Doch es sind nun einige Jahren vergangen, seitdem die Plattformen in unser Leben eingezogen sind, und langsam offenbart sich, welche Geschäftsmodelle erfolgreich sind und welche eher nicht. Es zeigt sich auch, wie groß die Lücke im Markt für neue Angebote ist, die eigentlich gar nicht so neu sind. Essen liefern, Taxi fahren? Gab es ewig vor Uber und Deliveroo. Der Trick dieser Unternehmen wie so vieler Onlinefirmen besteht darin, eine vorhandene Dienstleistung schlicht zu verbessern, sie schneller verfügbar und online zugänglich zu machen, die Zahlung zu optimieren und die Effizienz des Modells insgesamt zu erhöhen. Aber steigt damit auch die Nachfrage für eine Dienstleistung? Möglich ist das, jedoch nicht immer garantiert.
Beispiel Taxigewerbe. Auf dem Weg zum Bahnhof dröhnt laute Musik aus dem Autoradio.
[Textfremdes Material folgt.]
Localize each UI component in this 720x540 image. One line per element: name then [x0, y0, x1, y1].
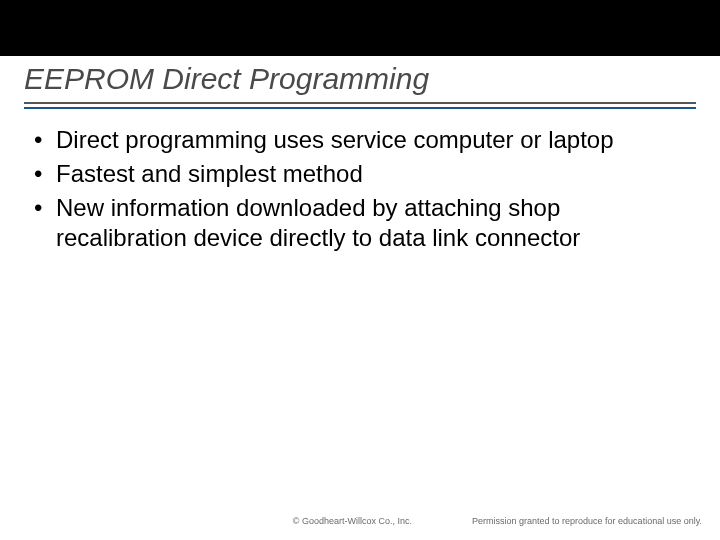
footer-permission: Permission granted to reproduce for educ… [472, 516, 702, 526]
bullet-item: New information downloaded by attaching … [28, 193, 692, 253]
title-block: EEPROM Direct Programming [0, 56, 720, 109]
slide: EEPROM Direct Programming Direct program… [0, 0, 720, 540]
rule-dark [24, 102, 696, 104]
footer: © Goodheart-Willcox Co., Inc. Permission… [0, 516, 720, 540]
bullet-list: Direct programming uses service computer… [28, 125, 692, 253]
top-bar [0, 0, 720, 56]
footer-copyright: © Goodheart-Willcox Co., Inc. [293, 516, 412, 526]
content-area: Direct programming uses service computer… [0, 109, 720, 516]
bullet-item: Fastest and simplest method [28, 159, 692, 189]
bullet-item: Direct programming uses service computer… [28, 125, 692, 155]
slide-title: EEPROM Direct Programming [24, 62, 696, 96]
Fahrgast: "Würde es Ihnen etwas ausmachen, die Musik etwas leiser zu stellen?" Taxifahrer: "Wir sind hier nicht bei Uber." Fahrgast: "Darf man deshalb nicht darum bitten, die Musik etwas leiser zu machen?" Taxifahrer: "Wir versuchen, uns hier zivilisiert zu benehmen und dem anderen Freiheiten zu lassen." Fahrgast: "Deshalb habe ich ja auch nicht verlangt, das Radio auszuschalten, sondern nur leiser zu machen." Den Rest der Fahrt sind beide angefressen. Für den Rückweg bucht der Fahrgast ein Uber-Fahrzeug per App, keine fünf Minuten später ist es da, der (günstigere) Fahrpreis steht von Beginn an fest und wird automatisch abgebucht. Herrlich ruhig ist es auch.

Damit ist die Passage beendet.